Becker shareholder Michael Burwick authored the following insights to Bloomberg Tax about why potential complications of proposed IRS regulations on installment sales would require certain advisers to file disclosures.
The IRS’s proposed regulations on monetized installment sale transactions are broad enough to implicate ethical transactions in its aim to capture abusive ones. The final regulations will determine which transactions are permissible and that must be listed. Tax advisers must exercise extreme caution in the meantime until there is clear guidance from the IRS.
The proposed regulations, announced last August, would identify monetized installment sale transactions and substantially similar transactions as listed transactions. Under this proposal, material advisers and participants in these listed transactions would be required to file disclosures with the IRS and would be penalized for failure to disclose.
The announcement set forth a hearing scheduled for October that was canceled, and now those potentially impacted by these proposed regulations remain in the dark on a final outcome.
Installment sales, which are covered by Section 453 of the tax code, are sales of an asset (such as a property or business) in which at least one payment is received after the tax year of sale. Many material advisers have used Section 453 to time the payment of capital gains taxes by redeploying the sales proceeds of disposed assets into other forms of for-profit, business-generating activities without the sellers realizing or recognizing the sale proceeds at the time of disposition.
Many well-intentioned material advisers have used Section 453 as a way to redeploy capital from a sale or disposition whereby such capital remains in the stream of commerce—not as a tax avoidance mechanism. Both ordinary income taxes generated by this redeployment and capital gains taxes on the original disposition are paid in full to the IRS when ordinary income and principal are received periodically by the taxpayer.
There are several problems with this description and with the proposed regulations more generally. The monetized installment sale is a specific transaction that aims to place the sale proceeds almost immediately back in the hands of the seller through a series of complex transactions that are designed to circumvent constructive receipt.
This truly monetized version of the installment sale has been proposed and used by only a handful of promoters and, upon review, it isn’t that difficult to see why the IRS has issues with its use as the sale proceeds wind up in the control of the seller in the year of sale. However, the IRS conflates this transaction with many other less aggressive installment sale strategies that it would likely deem substantially similar.
The key difference is the timing of the payments to the seller over multiple tax years. In a true monetized installment sale, the sale proceeds are in the dominion and control of the seller in the year of sale.
In other forms of structured installment sales, the sale proceeds are reinvested in the stream of commerce without ever coming under the control of the seller. This generates revenue—both for the benefit of the for-profit enterprise and to enable payment on the installment sale pursuant to the terms of a note—while also preserving the principal from the sale to be returned to the seller as both capital gain and return of basis.

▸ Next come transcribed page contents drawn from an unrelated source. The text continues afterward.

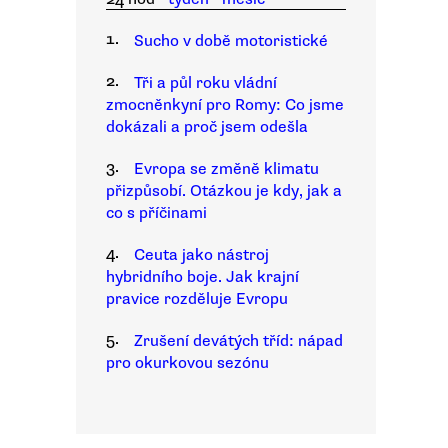
1.
Sucho v době motoristické
2.
Tři a půl roku vládní
zmocněnkyní pro Romy: Co jsme
dokázali a proč jsem odešla
3.
Evropa se změně klimatu
přizpůsobí. Otázkou je kdy, jak a
co s příčinami
4.
Ceuta jako nástroj
hybridního boje. Jak krajní
pravice rozděluje Evropu
5.
Zrušení devátých tříd: nápad
pro okurkovou sezónu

The seller receives income in the form of interest payments, capital gain, and return of basis each year over a period of tax years. This isn’t tax avoidance—the IRS nets more in taxes through the use of these installment sale transactions than it would under a straight sale because of the addition of income taxes on top of capital gains taxes, as there is no tax on the return of basis.
Moreover, the proposed regulations would seem to include Section 453A, which deals primarily with agriculture. The provision explicitly allows for monetization; it eliminates the anti-pledge rule for these types of applicable transactions.
This was enacted because of the unique nature of agriculture, the periodic harvesting of crops, and the sale of livestock. To include Section 453A in these regulations would essentially usurp the role of Congress in enacting this provision and would cause tremendous harm to an already struggling agricultural industry.
While the IRS has the right and obligation to curb tax code abuse, these proposed regulations cast a very wide net to capture a small number of abusive transactions. In turn, they implicate ethical transactions that are harmonious with the tax code and where all taxes are paid in full.
During this period of uncertainty, both taxpayers and material advisers alike must be cautious. When it comes to undertaking a non-intermediated installment sale, if executed properly, there should be no issue, even if the proposed regulations are enacted in full. At the other extreme, truly monetized installment sales, except in the Section 453A context, will most certainly be deemed listed transactions.
In between these two extremes, there are the various flavors of structured installment sales. Here, at least until the IRS provides clear guidance, there is a risk-reward scenario. Taxpayers must proceed delicately if they elect to defer their capital gains taxes through the use of one of these strategies, especially as the IRS proposes a six-year retroactive mandate as to deeming these listed transactions.
If taxpayers and their advisers elect to move forward, they do so with the risk that the regulations will be enacted in a broad manner as proposed by the IRS. The only other option is to engage in a non-intermediated installment sale, which has its own challenges, or to pay the capital gains taxes in full at the time of disposition, which essentially removes Section 453 from the tax code.
We need prompt clarity from the IRS on these regulations. Let’s hope for something that only captures clearly abusive transactions and delineates this small subset of truly monetized installment sales from the rest.